Australia’s domestic gas debate has been running for years. In May 2026, the Federal Government finally put a number on it. From 1 July 2027, LNG exporters operating on Australia’s east coast will be required to supply 20% of their gas exports for domestic use, covering export contracts entered into since December 2025.
It is the most significant structural change to Australia’s gas market in decades, and the consultation process to finalise the detailed framework is still underway. For operators, contractors and field workers trying to understand what this means for projects, jobs and workforce planning, the picture is still forming. But some things are already clear enough to act on.
What the Scheme Actually Requires
Under the domestic gas reservation scheme, LNG exporters will need to obtain an export approval from the Minister for Resources before accessing the international spot market. To obtain that approval, an exporter must demonstrate that it has actually supplied gas to the domestic market, not merely offered it. That is a meaningful distinction from the existing Gas Market Code, which only required an offer.
The 20% threshold applies to new export contracts, with long-term foundation contracts entered into before December 2025 grandfathered out of the initial obligations.
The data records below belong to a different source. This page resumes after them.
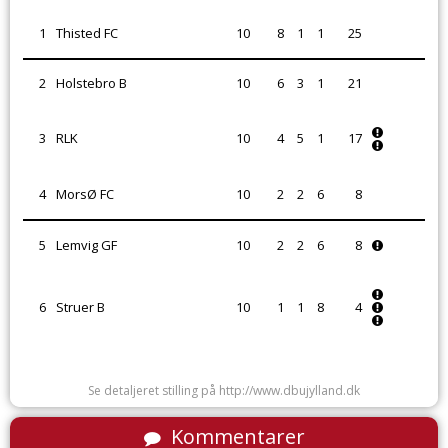
1
Thisted FC
10
8
1
1
25
2
Holstebro B
10
6
3
1
21
3
RLK
10
4
5
1
17
4
MorsØ FC
10
2
2
6
8
5
Lemvig GF
10
2
2
6
8
6
Struer B
10
1
1
8
4
Se detaljeret stilling på http://www.dbujylland.dk
Kommentarer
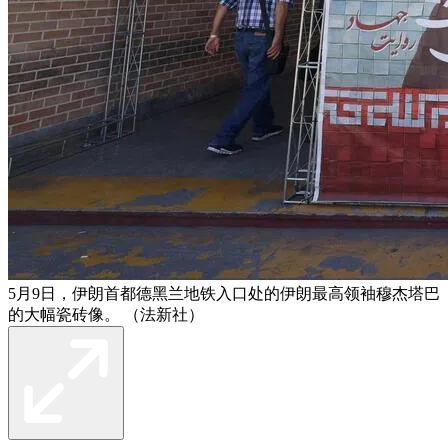
5月9日，伊朗首都德黑兰地铁入口处的伊朗最高领袖穆杰塔巴
的大幅瓷砖像。 （法新社）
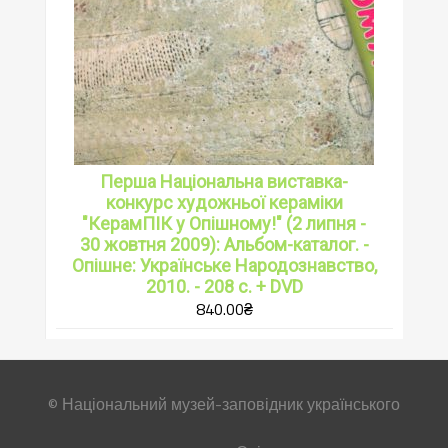
Перша Національна виставка-
конкурс художньої кераміки
"КерамПІК у Опішному!" (2 липня -
30 жовтня 2009): Альбом-каталог. -
Опішне: Українське Народознавство,
2010. - 208 с. + DVD
840.00
₴
© Національний музей-заповідник українського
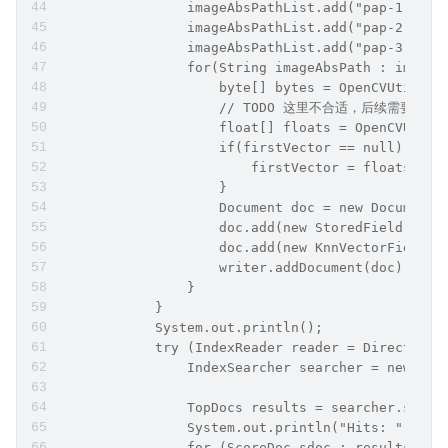
                imageAbsPathList.add("pap-1.jpg"
                imageAbsPathList.add("pap-2.jpg"
                imageAbsPathList.add("pap-3.jpg"
                for(String imageAbsPath : imageA
                    byte[] bytes = OpenCVUtils.m
                    // TODO 这里不合适，后续需
                    float[] floats = OpenCVUtils
                    if(firstVector == null) {
                        firstVector = floats;
                    }
                    Document doc = new Document(
                    doc.add(new StoredField("id"
                    doc.add(new KnnVectorField("
                    writer.addDocument(doc);
                }
            }
            System.out.println();
            try (IndexReader reader = DirectoryR
                IndexSearcher searcher = new Ind
                TopDocs results = searcher.searc
                System.out.println("Hits: " + re
                for (ScoreDoc sdoc : results.sco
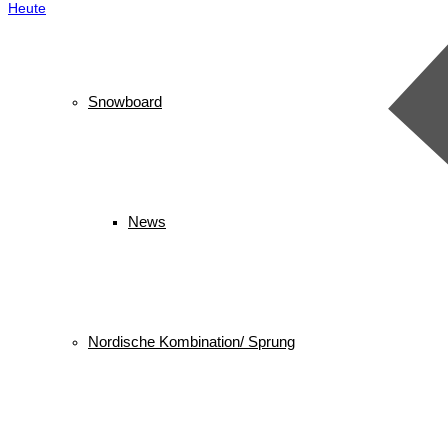
Heute
Snowboard
News
Nordische Kombination/ Sprung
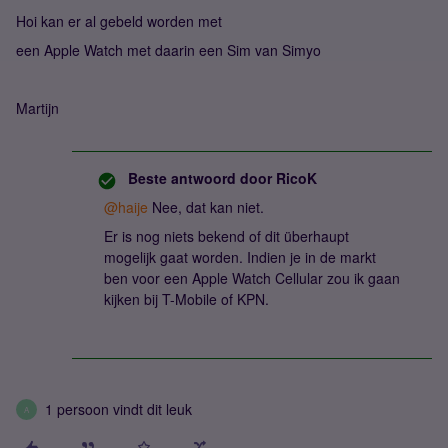
Hoi kan er al gebeld worden met
een Apple Watch met daarin een Sim van Simyo
Martijn
Beste antwoord door
RicoK
@haije
Nee, dat kan niet.
Er is nog niets bekend of dit überhaupt
mogelijk gaat worden. Indien je in de markt
ben voor een Apple Watch Cellular zou ik gaan
kijken bij T-Mobile of KPN.
1 persoon vindt dit leuk
A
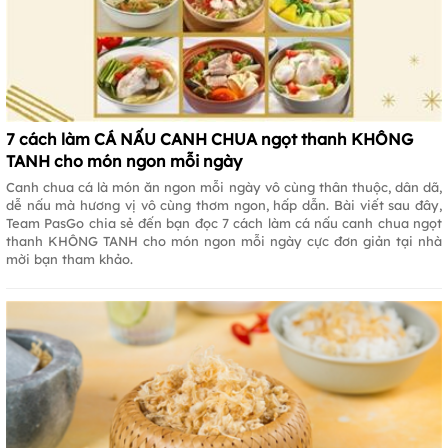
7 cách làm CÁ NẤU CANH CHUA ngọt thanh KHÔNG
TANH cho món ngon mỗi ngày
Canh chua cá là món ăn ngon mỗi ngày vô cùng thân thuộc, dân dã,
dễ nấu mà hương vị vô cùng thơm ngon, hấp dẫn. Bài viết sau đây,
Team PasGo chia sẻ đến bạn đọc 7 cách làm cá nấu canh chua ngọt
thanh KHÔNG TANH cho món ngon mỗi ngày cực đơn giản tại nhà
mời bạn tham khảo.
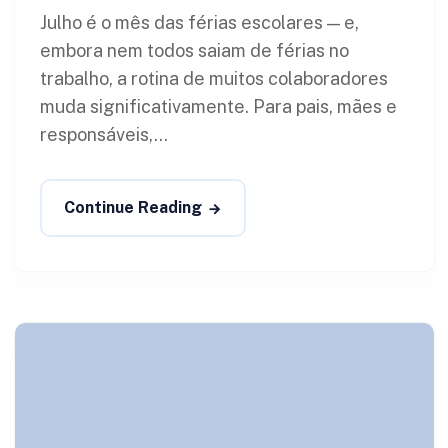
Julho é o mês das férias escolares — e,
embora nem todos saiam de férias no
trabalho, a rotina de muitos colaboradores
muda significativamente. Para pais, mães e
responsáveis,...
Continue Reading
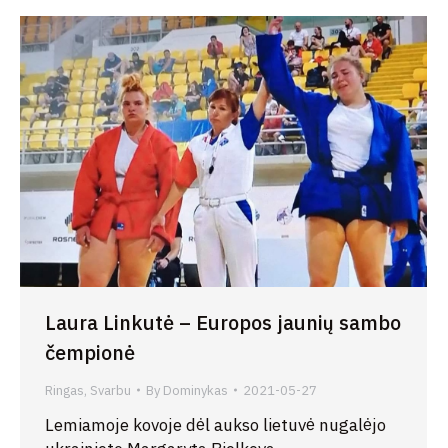
Laura Linkutė – Europos jaunių sambo
čempionė
Ringas
,
Svarbu
By
Dominykas
2021-05-27
Lemiamoje kovoje dėl aukso lietuvė nugalėjo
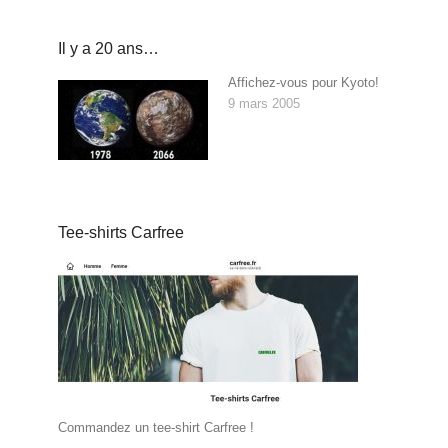
Il y a 20 ans…
Affichez-vous pour Kyoto!
9 mars 2005
Tee-shirts Carfree
Commandez un tee-shirt Carfree !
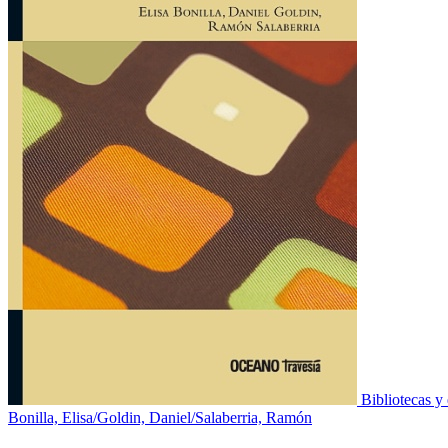
Bibliotecas y
Bonilla, Elisa/Goldin, Daniel/Salaberria, Ramón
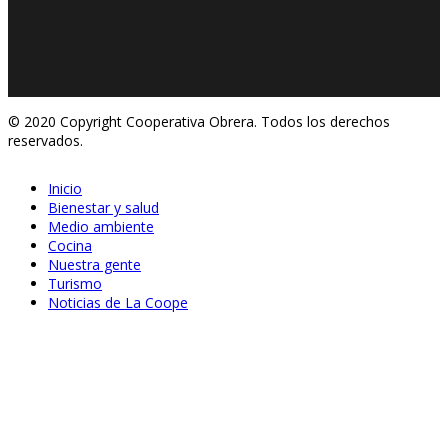
© 2020 Copyright Cooperativa Obrera. Todos los derechos
reservados.
Inicio
Bienestar y salud
Medio ambiente
Cocina
Nuestra gente
Turismo
Noticias de La Coope
Oct 26, 2020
This means the immediate impact on existing LNG projects is more limited than the headline number suggests. But as existing long-term contracts roll off and new arrangements are negotiated, the scheme’s reach will grow.
Detailed legislation is being drafted, with consultation on the design framework open until 30 June 2026. The final policy settings are not yet locked in, and there is genuine industry debate about how the compliance mechanism will work in practice.
Why This Matters for Project Economics
The gas reservation scheme is an attempt to address a real problem. AEMO has been forecasting east coast gas shortfalls for several years, and domestic industrial users have been vocal about price and supply concerns. The scheme is designed to prioritise Australian buyers before exporters can sell into higher-priced Asian spot markets.
For investors and operators, the concern is different. Wood Mackenzie has flagged that an overhaul of market rules could heighten investment uncertainty in a sector already navigating complex regulatory pressures. Long-lead projects like Browse LNG, which need investment decisions years before production, are particularly sensitive to policy settings that affect the economics of future export contracts.
The grandfathering provisions are designed to address some of this concern by protecting existing project structures. But the industry argument that more intervention reduces the attractiveness of new investment in Australian upstream gas is not without foundation, and it is a tension the government has not fully resolved.
The Workforce Implications
For workers and employers in the energy sector, the gas reservation scheme creates several practical considerations worth understanding.
East coast activity is likely to increase. The policy is designed to stimulate domestic supply. Projects that bring new gas into the east coast market, whether from the Beetaloo Basin via the Jemena pipeline connection, from the Surat Basin, or from offshore fields like Turrum and Barossa through Darwin, are now operating in a policy environment that supports their case. That creates upstream workforce demand in regions that have historically been secondary to WA’s LNG construction boom.
Compliance and commercial roles are growing. Every new regulatory framework creates demand for people who understand it. Contract managers, LNG traders, regulatory affairs professionals and gas market analysts all become more valuable when the rules governing how gas can be sold become more complex.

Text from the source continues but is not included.